Write out the line with "Outline right iliac" and every later line through the end of the data below, exactly as given, with no pictures in the copy.

* [EXTRACTED DATA]:
# # # #
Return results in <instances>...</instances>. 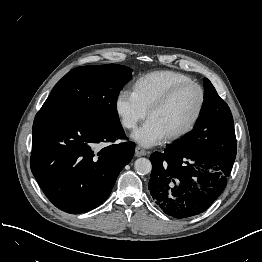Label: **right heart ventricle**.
<instances>
[{"label":"right heart ventricle","mask_w":262,"mask_h":262,"mask_svg":"<svg viewBox=\"0 0 262 262\" xmlns=\"http://www.w3.org/2000/svg\"><path fill=\"white\" fill-rule=\"evenodd\" d=\"M191 81L182 73L160 70L141 76L133 85V93L145 110L157 102L174 86Z\"/></svg>","instance_id":"obj_1"}]
</instances>
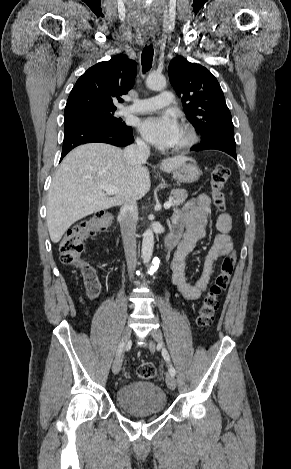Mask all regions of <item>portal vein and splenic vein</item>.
Returning <instances> with one entry per match:
<instances>
[{
  "mask_svg": "<svg viewBox=\"0 0 291 469\" xmlns=\"http://www.w3.org/2000/svg\"><path fill=\"white\" fill-rule=\"evenodd\" d=\"M100 188L106 192L107 195H114L118 193V188L109 185H100ZM172 206V202L168 201L164 204L165 209H169Z\"/></svg>",
  "mask_w": 291,
  "mask_h": 469,
  "instance_id": "1",
  "label": "portal vein and splenic vein"
}]
</instances>
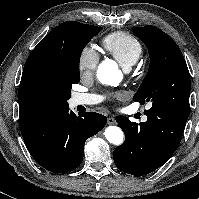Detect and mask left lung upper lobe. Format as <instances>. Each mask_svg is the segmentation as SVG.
<instances>
[{
  "instance_id": "1",
  "label": "left lung upper lobe",
  "mask_w": 199,
  "mask_h": 199,
  "mask_svg": "<svg viewBox=\"0 0 199 199\" xmlns=\"http://www.w3.org/2000/svg\"><path fill=\"white\" fill-rule=\"evenodd\" d=\"M150 56L149 71L133 101L152 102L151 109H166L189 116L190 74L175 41L154 26L134 27Z\"/></svg>"
}]
</instances>
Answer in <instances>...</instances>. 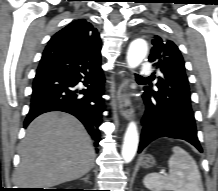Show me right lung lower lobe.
<instances>
[{
    "mask_svg": "<svg viewBox=\"0 0 218 191\" xmlns=\"http://www.w3.org/2000/svg\"><path fill=\"white\" fill-rule=\"evenodd\" d=\"M104 81L100 50L81 53L47 45L33 81L31 105L24 127L42 113L67 112L84 124L98 146V127L104 110L101 97ZM79 82L86 88L78 89Z\"/></svg>",
    "mask_w": 218,
    "mask_h": 191,
    "instance_id": "98d812e1",
    "label": "right lung lower lobe"
}]
</instances>
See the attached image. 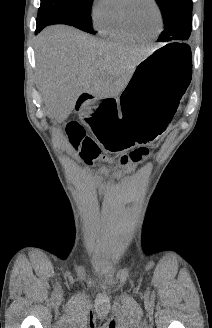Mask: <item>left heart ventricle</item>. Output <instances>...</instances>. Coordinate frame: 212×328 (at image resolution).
<instances>
[{"instance_id": "left-heart-ventricle-1", "label": "left heart ventricle", "mask_w": 212, "mask_h": 328, "mask_svg": "<svg viewBox=\"0 0 212 328\" xmlns=\"http://www.w3.org/2000/svg\"><path fill=\"white\" fill-rule=\"evenodd\" d=\"M132 14L135 23L143 31L153 33L159 28V16L150 0H136Z\"/></svg>"}]
</instances>
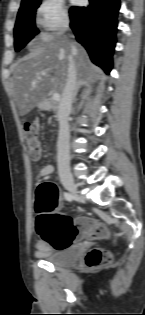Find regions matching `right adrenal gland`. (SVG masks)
Segmentation results:
<instances>
[{"mask_svg": "<svg viewBox=\"0 0 145 315\" xmlns=\"http://www.w3.org/2000/svg\"><path fill=\"white\" fill-rule=\"evenodd\" d=\"M83 85V82L81 80H78L77 82V88H76V91H75V96L77 95L80 87Z\"/></svg>", "mask_w": 145, "mask_h": 315, "instance_id": "obj_1", "label": "right adrenal gland"}]
</instances>
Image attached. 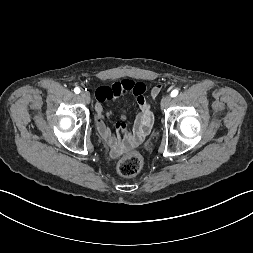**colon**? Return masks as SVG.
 Wrapping results in <instances>:
<instances>
[{"label":"colon","instance_id":"obj_1","mask_svg":"<svg viewBox=\"0 0 253 253\" xmlns=\"http://www.w3.org/2000/svg\"><path fill=\"white\" fill-rule=\"evenodd\" d=\"M143 161L140 155L131 153L121 157L117 163L119 174L125 177L136 175L142 169Z\"/></svg>","mask_w":253,"mask_h":253}]
</instances>
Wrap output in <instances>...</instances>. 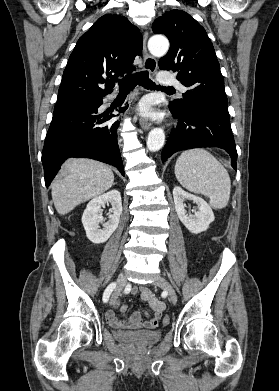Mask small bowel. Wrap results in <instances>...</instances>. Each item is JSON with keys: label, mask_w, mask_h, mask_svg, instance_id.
<instances>
[{"label": "small bowel", "mask_w": 279, "mask_h": 391, "mask_svg": "<svg viewBox=\"0 0 279 391\" xmlns=\"http://www.w3.org/2000/svg\"><path fill=\"white\" fill-rule=\"evenodd\" d=\"M131 293L136 294L140 293L141 298L148 304L152 315L150 316L148 313L146 316L148 317L147 320H143L140 317L139 312H135L129 320L122 321L118 319L115 315V312L113 309L108 310L105 314L106 320L108 323L117 329L120 328H127V329H141V328H147V329H153L156 328L159 325L161 314L165 309L164 303L159 300L149 289L147 288H137L133 287L131 289ZM114 308H119L121 312H125L126 306L124 304H121L120 301H117L113 304Z\"/></svg>", "instance_id": "obj_1"}]
</instances>
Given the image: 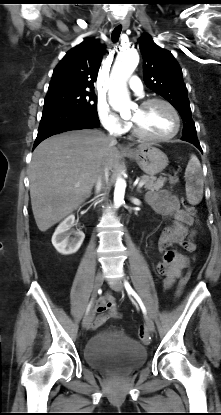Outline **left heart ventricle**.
I'll return each instance as SVG.
<instances>
[{
  "label": "left heart ventricle",
  "mask_w": 221,
  "mask_h": 415,
  "mask_svg": "<svg viewBox=\"0 0 221 415\" xmlns=\"http://www.w3.org/2000/svg\"><path fill=\"white\" fill-rule=\"evenodd\" d=\"M131 120L136 121L148 134L165 136L175 128V119L171 111L161 103H154L146 108L137 107Z\"/></svg>",
  "instance_id": "left-heart-ventricle-1"
}]
</instances>
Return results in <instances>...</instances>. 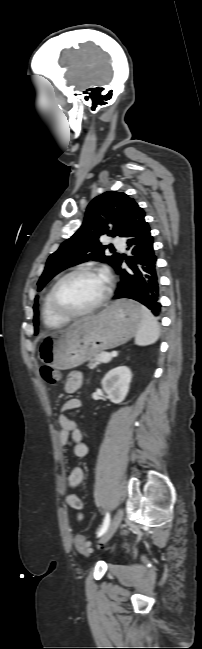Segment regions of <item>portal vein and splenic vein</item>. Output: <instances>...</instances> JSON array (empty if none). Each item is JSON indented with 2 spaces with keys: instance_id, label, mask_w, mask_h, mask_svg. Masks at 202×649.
Returning a JSON list of instances; mask_svg holds the SVG:
<instances>
[{
  "instance_id": "1",
  "label": "portal vein and splenic vein",
  "mask_w": 202,
  "mask_h": 649,
  "mask_svg": "<svg viewBox=\"0 0 202 649\" xmlns=\"http://www.w3.org/2000/svg\"><path fill=\"white\" fill-rule=\"evenodd\" d=\"M101 360H102L103 363H108L111 360V354L102 353L101 354Z\"/></svg>"
}]
</instances>
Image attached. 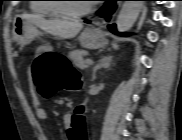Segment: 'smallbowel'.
Returning a JSON list of instances; mask_svg holds the SVG:
<instances>
[{"instance_id": "small-bowel-1", "label": "small bowel", "mask_w": 182, "mask_h": 140, "mask_svg": "<svg viewBox=\"0 0 182 140\" xmlns=\"http://www.w3.org/2000/svg\"><path fill=\"white\" fill-rule=\"evenodd\" d=\"M32 102L33 105L35 107V115L36 118L39 121H44L47 118V113L45 111V109L41 106L40 101L38 99V97L35 94H32ZM69 122H70V116L69 115H65L64 116V124L65 126L68 128L69 126ZM46 140H51L49 136L46 137Z\"/></svg>"}]
</instances>
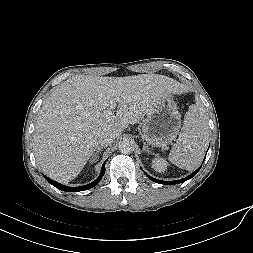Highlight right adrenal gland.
Masks as SVG:
<instances>
[{
  "label": "right adrenal gland",
  "mask_w": 253,
  "mask_h": 253,
  "mask_svg": "<svg viewBox=\"0 0 253 253\" xmlns=\"http://www.w3.org/2000/svg\"><path fill=\"white\" fill-rule=\"evenodd\" d=\"M102 149H103L102 146H98V147L94 150V152H93V154H92V156H91L90 163H94L95 160L98 159V154H99V152H100Z\"/></svg>",
  "instance_id": "1"
}]
</instances>
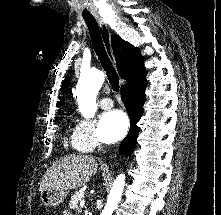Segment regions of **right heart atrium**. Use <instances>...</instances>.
Listing matches in <instances>:
<instances>
[{
    "mask_svg": "<svg viewBox=\"0 0 221 215\" xmlns=\"http://www.w3.org/2000/svg\"><path fill=\"white\" fill-rule=\"evenodd\" d=\"M101 141L93 120L80 118L76 121L72 142L77 150L81 152L92 151L100 145Z\"/></svg>",
    "mask_w": 221,
    "mask_h": 215,
    "instance_id": "obj_1",
    "label": "right heart atrium"
}]
</instances>
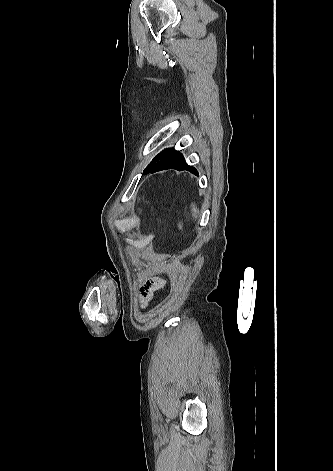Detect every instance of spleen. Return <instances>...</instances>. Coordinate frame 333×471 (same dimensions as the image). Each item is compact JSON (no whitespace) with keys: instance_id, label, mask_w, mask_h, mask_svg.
Listing matches in <instances>:
<instances>
[{"instance_id":"spleen-1","label":"spleen","mask_w":333,"mask_h":471,"mask_svg":"<svg viewBox=\"0 0 333 471\" xmlns=\"http://www.w3.org/2000/svg\"><path fill=\"white\" fill-rule=\"evenodd\" d=\"M192 210L194 212V216L195 218L197 217V214L199 213V210L196 208V206L194 204H192Z\"/></svg>"}]
</instances>
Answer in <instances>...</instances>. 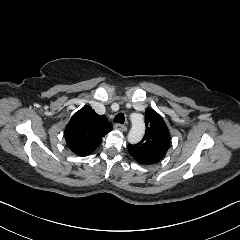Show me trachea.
I'll use <instances>...</instances> for the list:
<instances>
[{"label":"trachea","instance_id":"1","mask_svg":"<svg viewBox=\"0 0 240 240\" xmlns=\"http://www.w3.org/2000/svg\"><path fill=\"white\" fill-rule=\"evenodd\" d=\"M124 121H125V115H124V113H119V114H117V115L114 117V122L123 124Z\"/></svg>","mask_w":240,"mask_h":240}]
</instances>
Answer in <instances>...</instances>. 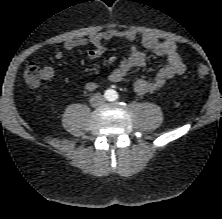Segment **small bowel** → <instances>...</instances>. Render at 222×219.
Returning a JSON list of instances; mask_svg holds the SVG:
<instances>
[{
    "instance_id": "obj_1",
    "label": "small bowel",
    "mask_w": 222,
    "mask_h": 219,
    "mask_svg": "<svg viewBox=\"0 0 222 219\" xmlns=\"http://www.w3.org/2000/svg\"><path fill=\"white\" fill-rule=\"evenodd\" d=\"M137 38V32L131 29H107L93 33L88 37L68 40L65 43L64 48L71 51L78 47L91 46L92 49L88 52V58L95 60L101 57L105 52V42L114 39L127 41L131 44L130 54L124 58L120 65L108 76L109 81L118 83L122 81L132 69L141 67L146 62L145 53L140 51L135 45ZM141 43L155 55L165 58L166 64L159 69L152 80L137 79L135 81L134 90L137 94L143 95L157 91L163 88L168 80L185 72L186 65L178 51L177 45L173 41H161L155 35L146 33L141 36ZM55 57L58 60L62 59L63 52L58 51L55 54ZM44 72V80H50L53 78V68L45 67ZM83 86L88 91H94L98 85L92 80L85 79Z\"/></svg>"
}]
</instances>
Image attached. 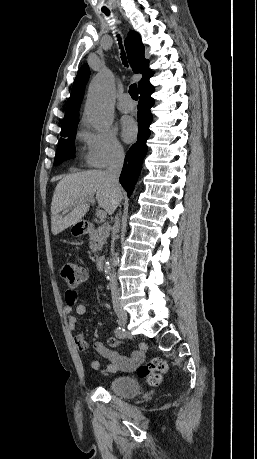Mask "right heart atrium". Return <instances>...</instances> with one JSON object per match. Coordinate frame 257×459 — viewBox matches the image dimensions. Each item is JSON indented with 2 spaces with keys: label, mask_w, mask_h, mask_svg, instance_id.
I'll return each mask as SVG.
<instances>
[{
  "label": "right heart atrium",
  "mask_w": 257,
  "mask_h": 459,
  "mask_svg": "<svg viewBox=\"0 0 257 459\" xmlns=\"http://www.w3.org/2000/svg\"><path fill=\"white\" fill-rule=\"evenodd\" d=\"M80 136L87 148V163L92 167L103 168L124 155L123 146L111 129L94 131L83 125Z\"/></svg>",
  "instance_id": "1"
}]
</instances>
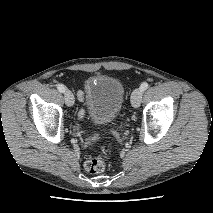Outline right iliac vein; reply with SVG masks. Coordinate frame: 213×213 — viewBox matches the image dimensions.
Listing matches in <instances>:
<instances>
[{"instance_id":"1","label":"right iliac vein","mask_w":213,"mask_h":213,"mask_svg":"<svg viewBox=\"0 0 213 213\" xmlns=\"http://www.w3.org/2000/svg\"><path fill=\"white\" fill-rule=\"evenodd\" d=\"M64 100L67 106L71 107L74 104V95L70 90H66L64 93Z\"/></svg>"}]
</instances>
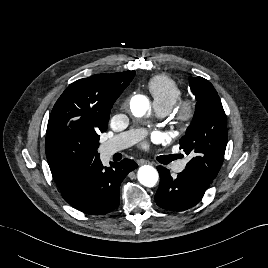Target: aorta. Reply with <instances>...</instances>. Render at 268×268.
<instances>
[{
	"label": "aorta",
	"instance_id": "1",
	"mask_svg": "<svg viewBox=\"0 0 268 268\" xmlns=\"http://www.w3.org/2000/svg\"><path fill=\"white\" fill-rule=\"evenodd\" d=\"M131 112L135 117H145L151 113L149 99L144 95H135L130 101ZM138 181L146 187H154L159 180L157 170L150 165H143L137 173Z\"/></svg>",
	"mask_w": 268,
	"mask_h": 268
}]
</instances>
# # # #
* [ANSWER SPACE]:
Outline right iliac vein; reply with SVG masks. Coordinate frame: 213×213 — viewBox matches the image dimensions.
Listing matches in <instances>:
<instances>
[{"instance_id":"1","label":"right iliac vein","mask_w":213,"mask_h":213,"mask_svg":"<svg viewBox=\"0 0 213 213\" xmlns=\"http://www.w3.org/2000/svg\"><path fill=\"white\" fill-rule=\"evenodd\" d=\"M64 100L67 106L71 107L74 104V95L70 90H66L64 93Z\"/></svg>"}]
</instances>
Target: aorta. Reply with <instances>...</instances>. Render at 268×268.
<instances>
[{
	"label": "aorta",
	"instance_id": "1",
	"mask_svg": "<svg viewBox=\"0 0 268 268\" xmlns=\"http://www.w3.org/2000/svg\"><path fill=\"white\" fill-rule=\"evenodd\" d=\"M131 112L135 117H145L151 113L149 99L144 95H135L130 101ZM138 181L146 187H154L159 180L157 170L150 165H143L137 173Z\"/></svg>",
	"mask_w": 268,
	"mask_h": 268
}]
</instances>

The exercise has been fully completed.